Collected data:
....................

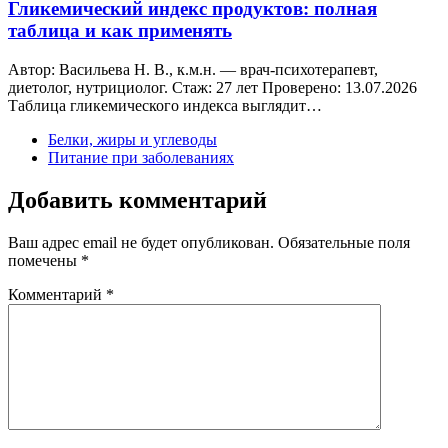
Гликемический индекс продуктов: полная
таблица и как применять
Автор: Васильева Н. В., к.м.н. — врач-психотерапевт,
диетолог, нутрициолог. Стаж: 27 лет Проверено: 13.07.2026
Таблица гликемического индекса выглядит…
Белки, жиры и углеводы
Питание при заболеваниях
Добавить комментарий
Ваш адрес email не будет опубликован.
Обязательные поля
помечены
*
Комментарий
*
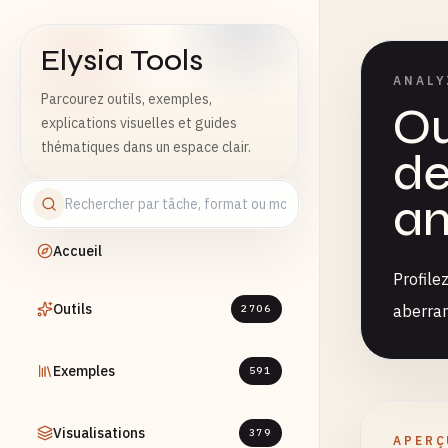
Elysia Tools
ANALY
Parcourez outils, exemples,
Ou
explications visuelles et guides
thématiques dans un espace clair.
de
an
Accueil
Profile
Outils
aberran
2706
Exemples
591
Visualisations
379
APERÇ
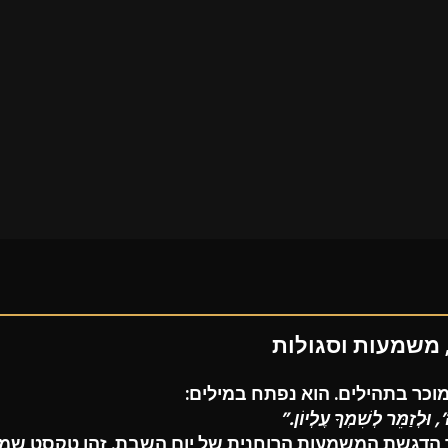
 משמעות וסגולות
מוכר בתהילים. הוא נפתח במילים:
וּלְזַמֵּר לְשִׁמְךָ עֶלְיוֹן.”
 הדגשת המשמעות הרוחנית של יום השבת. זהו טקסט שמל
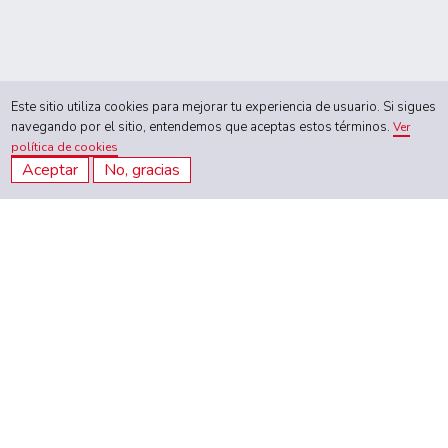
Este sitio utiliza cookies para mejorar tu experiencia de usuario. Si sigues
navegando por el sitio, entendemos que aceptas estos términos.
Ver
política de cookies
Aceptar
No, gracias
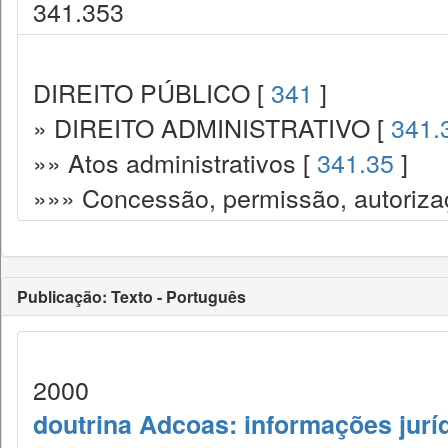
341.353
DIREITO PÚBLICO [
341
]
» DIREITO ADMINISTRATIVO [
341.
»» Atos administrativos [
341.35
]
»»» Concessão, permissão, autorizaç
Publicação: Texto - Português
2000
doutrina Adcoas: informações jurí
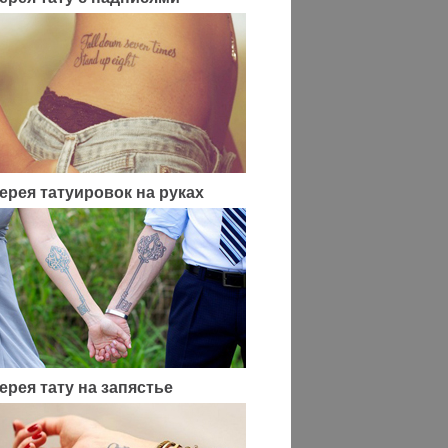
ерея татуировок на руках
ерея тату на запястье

....................

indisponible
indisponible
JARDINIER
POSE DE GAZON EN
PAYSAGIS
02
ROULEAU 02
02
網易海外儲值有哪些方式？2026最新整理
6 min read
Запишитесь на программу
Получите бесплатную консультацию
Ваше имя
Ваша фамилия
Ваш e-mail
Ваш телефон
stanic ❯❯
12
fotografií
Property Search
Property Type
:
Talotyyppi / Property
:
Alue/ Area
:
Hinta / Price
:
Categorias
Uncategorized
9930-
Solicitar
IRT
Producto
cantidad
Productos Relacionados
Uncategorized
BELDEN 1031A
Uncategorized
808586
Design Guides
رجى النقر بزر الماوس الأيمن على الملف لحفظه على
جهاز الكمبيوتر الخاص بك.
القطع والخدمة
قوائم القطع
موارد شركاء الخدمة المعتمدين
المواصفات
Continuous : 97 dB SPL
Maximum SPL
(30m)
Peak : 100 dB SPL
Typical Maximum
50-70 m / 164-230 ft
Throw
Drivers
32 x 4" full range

....................

Instructions to follow = Copy out each line of the records where the string "ерея" appears.

Written solution =
ерея татуировок на руках
ерея тату на запястье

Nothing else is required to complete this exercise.